Darüber hinaus muss Wind auch ein zentraler Schwerpunkt des EU-US-Handels- und Technologierats werden. GE Renewables – Amerikas führender Hersteller von Windkraftanlagen – befindet sich nicht nur in einer ebenso schwierigen Lage wie seine europäischen Pendants, sondern die USA sind auch ein wichtiger Markt für europäische Hersteller. Eine stärkere Angleichung zwischen beiden Seiten des Atlantiks – beispielsweise durch aufkommende Pläne für einen Grünen Transatlantischen Marktplatz, zu dem die Interessenträger beispielsweise in diesem Herbst zum ersten Mal zusammenkommen werden – könnte der einzige Weg sein, um sicherzustellen, dass China nicht in einem weiteren Fall die Oberhand gewinnt Kerntechnologie.

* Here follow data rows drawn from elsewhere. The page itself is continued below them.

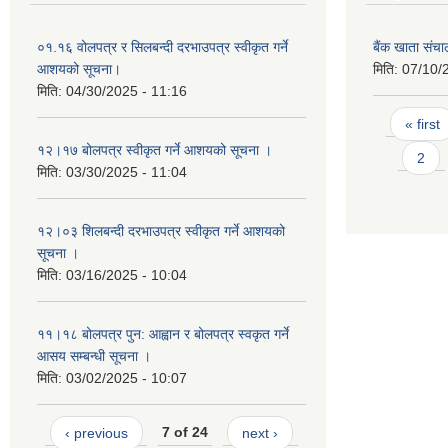
०१.१६ वोलपत्र र सिलबन्दी दरभाउपत्र स्वीकृत गर्ने
बैंक खाता संच
आशयको सूचना।
मिति:
07/10/
मिति:
04/30/2025 - 11:16
Pages
« first
१२।१७ बोलपत्र स्वीकृत गर्ने आशयको सूचना ।
2
मिति:
03/30/2025 - 11:04
१२।०३ शिलबन्दी दरभाउपत्र स्वीकृत गर्ने आशयको
सूचना ।
मिति:
03/16/2025 - 10:04
११।१८ बोलपत्र पुन: आह्वान र बोलपत्र स्वकृत गर्ने
आसय सम्बन्धी सूचना ।
मिति:
03/02/2025 - 10:07
‹ previous
7 of 24
next ›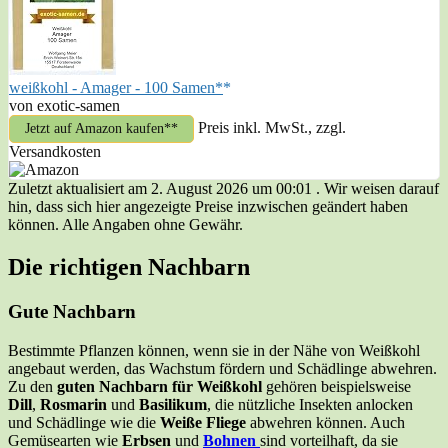
weißkohl - Amager - 100 Samen*
von exotic-samen
Preis inkl. MwSt., zzgl.
Jetzt auf Amazon kaufen*
Versandkosten
Zuletzt aktualisiert am 2. August 2026 um 00:01 . Wir weisen darauf
hin, dass sich hier angezeigte Preise inzwischen geändert haben
können. Alle Angaben ohne Gewähr.
Die richtigen Nachbarn
Gute Nachbarn
Bestimmte Pflanzen können, wenn sie in der Nähe von Weißkohl
angebaut werden, das Wachstum fördern und Schädlinge abwehren.
Zu den
guten Nachbarn für Weißkohl
gehören beispielsweise
Dill
,
Rosmarin
und
Basilikum
, die nützliche Insekten anlocken
und Schädlinge wie die
Weiße Fliege
abwehren können. Auch
Gemüsearten wie
Erbsen
und
Bohnen
sind vorteilhaft, da sie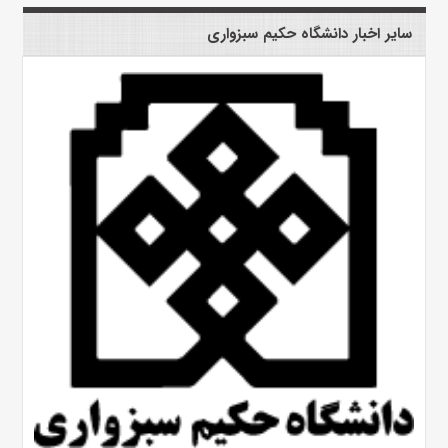
سایر اخبار دانشگاه حکیم سبزواری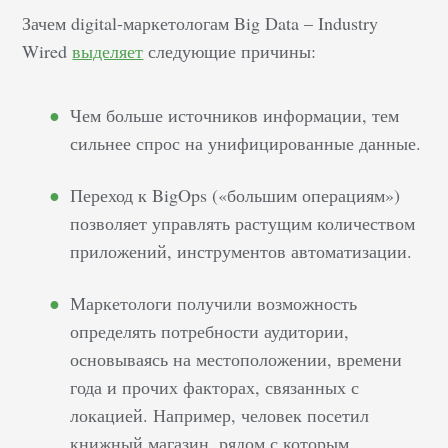
магазинов и других
Зачем digital-маркетологам Big Data – Industry
сайтов в
Wired
выделяет
следующие причины:
интернете.&nbsp;
Google Discover стал
Чем больше источников информации, тем
источников
сильнее спрос на унифицированные данные.
потенциального
целевого трафика для
Переход к BigOps («большим операциям»)
владельцев любого
позволяет управлять растущим количеством
бизнеса, особенно если
приложений, инструментов автоматизации.
их бизнес связан с
туризмом,…
Маркетологи получили возможность
определять потребности аудитории,
основываясь на местоположении, времени
года и прочих факторах, связанных с
локацией. Например, человек посетил
книжный магазин, рядом с которым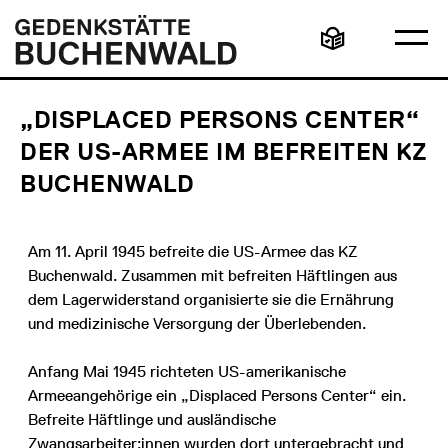
Direkt
Hauptmenü
Logo
zum
Gedenkstätte
Ha
Inhalt
Buchenwald
Leichte
öff
Sprache
„DISPLACED PERSONS CENTER“
DER US-ARMEE IM BEFREITEN KZ
BUCHENWALD
Am 11. April 1945 befreite die US-Armee das KZ
Buchenwald. Zusammen mit befreiten Häftlingen aus
dem Lagerwiderstand organisierte sie die Ernährung
und medizinische Versorgung der Überlebenden.
Anfang Mai 1945 richteten US-amerikanische
Armeeangehörige ein „Displaced Persons Center“ ein.
Befreite Häftlinge und ausländische
Zwangsarbeiter:innen wurden dort untergebracht und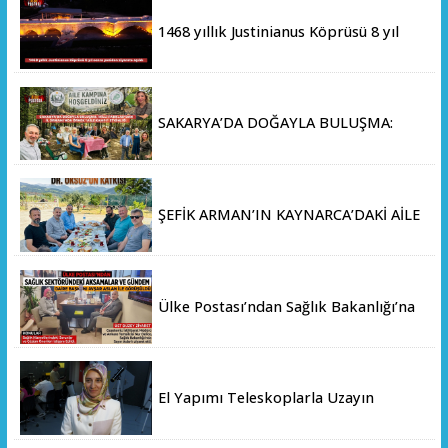
1468 yıllık Justinianus Köprüsü 8 yıl
sonra yeniden ziyarete açıldı
SAKARYA’DA DOĞAYLA BULUŞMA:
MİLLİ PARKLAR’DAN İL ORMANI’NDA
ÖRNEK "AİLE KAMPI" ETKİNLİĞİ
ŞEFİK ARMAN’IN KAYNARCA’DAKİ AİLE
ÇİFTLİĞİNDE DOSTLAR SOFRASI
Ülke Postası’ndan Sağlık Bakanlığı’na
Üst Düzey Ziyaret
El Yapımı Teleskoplarla Uzayın
Derinliklerini Keşfediyorlar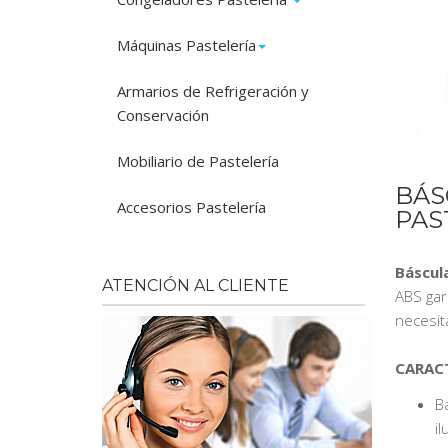
Máquinas Pastelería
Armarios de Refrigeración y
Conservación
Mobiliario de Pastelería
BÁS
Accesorios Pastelería
PAS
Báscula
ATENCIÓN AL CLIENTE
ABS gar
necesit
CARACT
Bá
il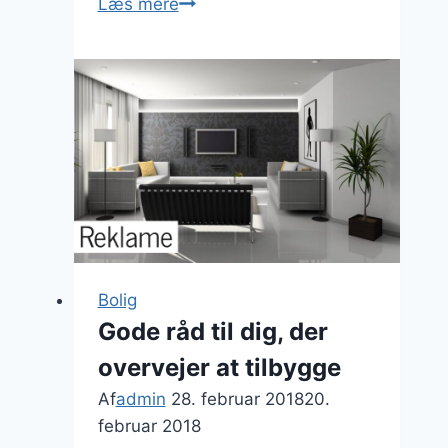
Sådan
Læs mere
vælger
du
tidssikre
spisebordsstole
der
holder
i
hverdagen
Bolig
Gode råd til dig, der
overvejer at tilbygge
Af
admin
28. februar 2018
20.
februar 2018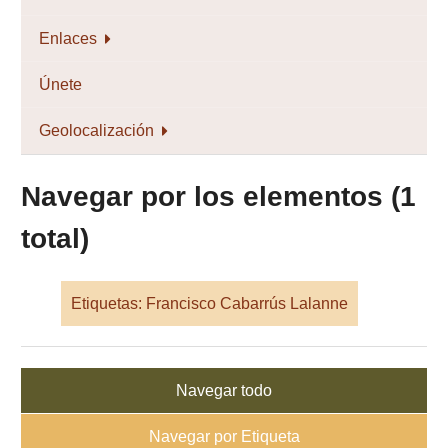
Enlaces
Únete
Geolocalización
Navegar por los elementos (1
total)
Etiquetas: Francisco Cabarrús Lalanne
Navegar todo
Navegar por Etiqueta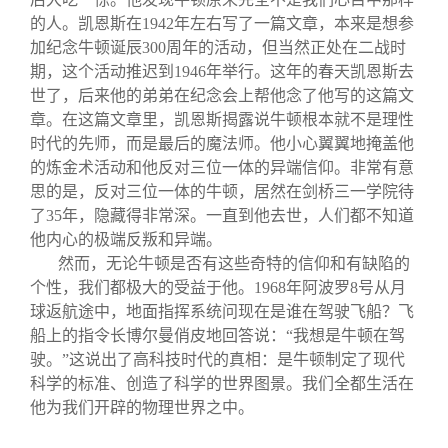
的人。凯恩斯在1942年左右写了一篇文章，本来是想参
加纪念牛顿诞辰300周年的活动，但当然正处在二战时
期，这个活动推迟到1946年举行。这年的春天凯恩斯去
世了，后来他的弟弟在纪念会上帮他念了他写的这篇文
章。在这篇文章里，凯恩斯揭露说牛顿根本就不是理性
时代的先师，而是最后的魔法师。他小心翼翼地掩盖他
的炼金术活动和他反对三位一体的异端信仰。非常有意
思的是，反对三位一体的牛顿，居然在剑桥三一学院待
了35年，隐藏得非常深。一直到他去世，人们都不知道
他内心的极端反叛和异端。
然而，无论牛顿是否有这些奇特的信仰和有缺陷的
个性，我们都极大的受益于他。1968年阿波罗8号从月
球返航途中，地面指挥系统问现在是谁在驾驶飞船？飞
船上的指令长博尔曼俏皮地回答说：“我想是牛顿在驾
驶。”这说出了高科技时代的真相：是牛顿制定了现代
科学的标准、创造了科学的世界图景。我们全都生活在
他为我们开辟的物理世界之中。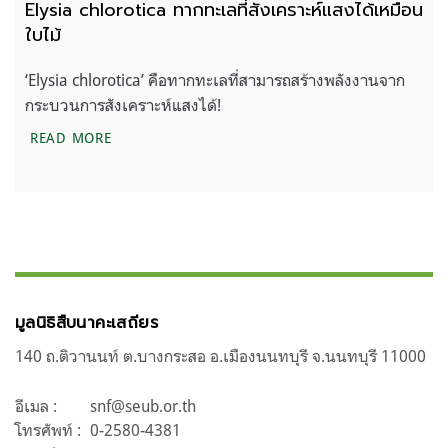
Elysia chlorotica ทากทะเลที่สังเคราะห์แสงได้เหมือน
ใบไม้
‘Elysia chlorotica’ คือทากทะเลที่สามารถสร้างพลังงานจาก
กระบวนการสังเคราะห์แสงได้!
ELYSIA CHLOROTICA ทากทะเลที่สังเคราะห์แสงได้เหม
READ MORE
มูลนิธิสืบนาคะเสถียร
140 ถ.ติวานนท์ ต.บางกระสอ อ.เมืองนนทบุรี จ.นนทบุรี 11000
อีเมล :
snf@seub.or.th
โทรศัพท์ :
0-2580-4381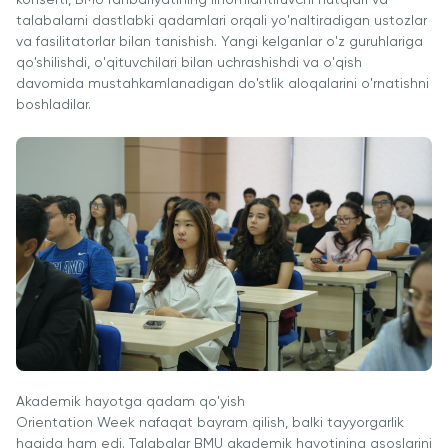
konserti, BMU rahbariyatining ilhomlantiruvchi nutqlari va
University
BMUga
tayyorgarlik
talabalarni dastlabki qadamlari orqali yo'naltiradigan ustozlar
Tashrif
Amaliy
va fasilitatorlar bilan tanishish. Yangi kelganlar o'z guruhlariga
Sun'iy Intellekt
Tadqiqotlar
qo'shilishdi, o'qituvchilari bilan uchrashishdi va o'qish
va Biznes
Markazi
davomida mustahkamlanadigan do'stlik aloqalarini o'rnatishni
Informatikasi
boshladilar.
bilan Raqamli
Rahbarlik
PMI
Sertifikatsiyasi
PDU Kursi
Grantlar va
Stipendiyalar
Ko'chirish va
to'g'ridan-to'g'ri
qabul arizalari
2026
Akademik hayotga qadam qo'yish
Orientation Week nafaqat bayram qilish, balki tayyorgarlik
haqida ham edi. Talabalar BMU akademik hayotining asoslarini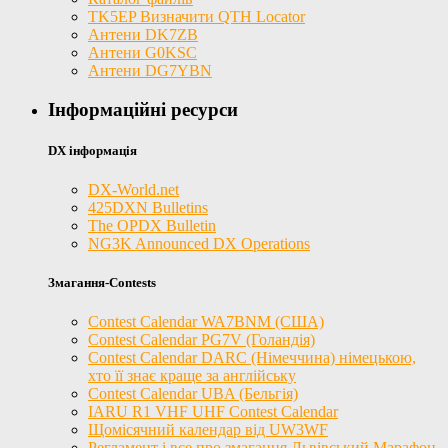
TK5EP Визначити QTH Locator
Антени DK7ZB
Антени G0KSC
Антени DG7YBN
Інформаційні ресурси
DX інформація
DX-World.net
425DXN Bulletins
The OPDX Bulletin
NG3K Announced DX Operations
Змагання-Contests
Contest Calendar WA7BNM (США)
Contest Calendar PG7V (Голандія)
Contest Calendar DARC (Німеччина) німецькою,
хто її знає краще за англійську
Contest Calendar UBA (Бельгія)
IARU R1 VHF UHF Contest Calendar
Щомісячний календар від UW3WF
Регламент і все про змагання Львівський Марафон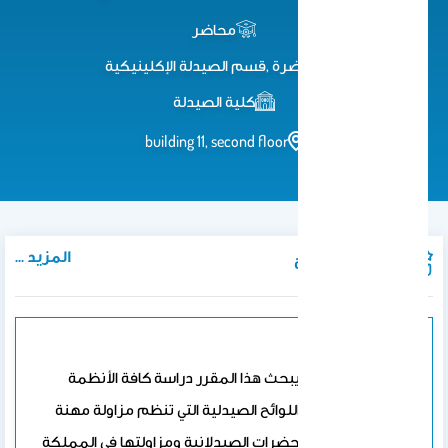
محاضر
محاضرة ,قسم الصيدلة الإكلينيكية
كلية الصيدلة
building 11, second floor
المزيد ...
المواد الدراسية
PHCL 437
وصف المقرر: يبحث هذا المقرر دراسة كافة الأنظمة
والتشريعات واللوائح الصيدلية التي تنظم مزاولة مهنة
الاتجار بالمستحضرات الصيدلانية ومزاولتها في المملكة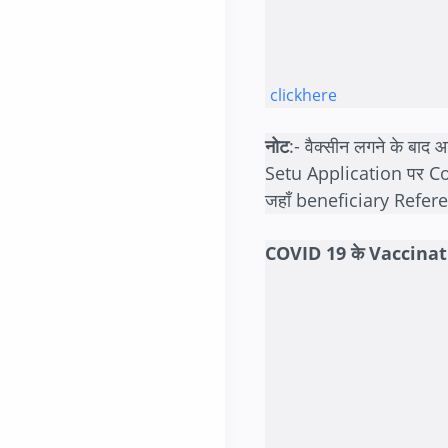
clickhere
नोट
:- वैक्सीन लगने के बा
Setu Application पर Cow
जहाँ beneficiary Refere
COVID 19 के Vaccinatio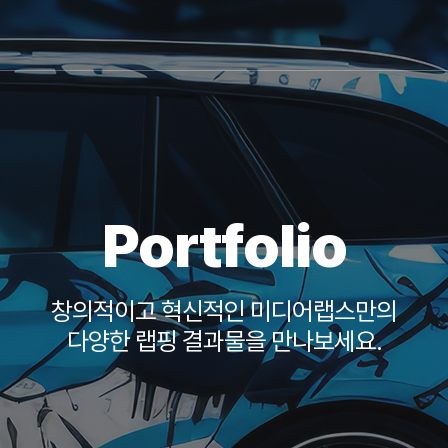
Portfolio
창의적이고 혁신적인 미디어랩스만의
다양한 랩핑 결과물을 만나보세요.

Was die Solarenergie angeht, kann man Europa seine frühere Selbstgefälligkeit gegenüber Chinas schnellem Aufstieg entschuldigen. Doch mit der Windkraft läuft der Kontinent nun Gefahr, eine Branche zu verlieren, die rosige Aussichten auf eine grenzenlose Nachfrage in der Zukunft hat Und steht im Mittelpunkt jeder dringenden politischen Priorität, die die EU verfolgt – von Klima- und Energieresilienz bis hin zu Wettbewerbsfähigkeit und guten Arbeitsplätzen. Und dieses Mal wird es niemandem außer sich selbst die Schuld geben.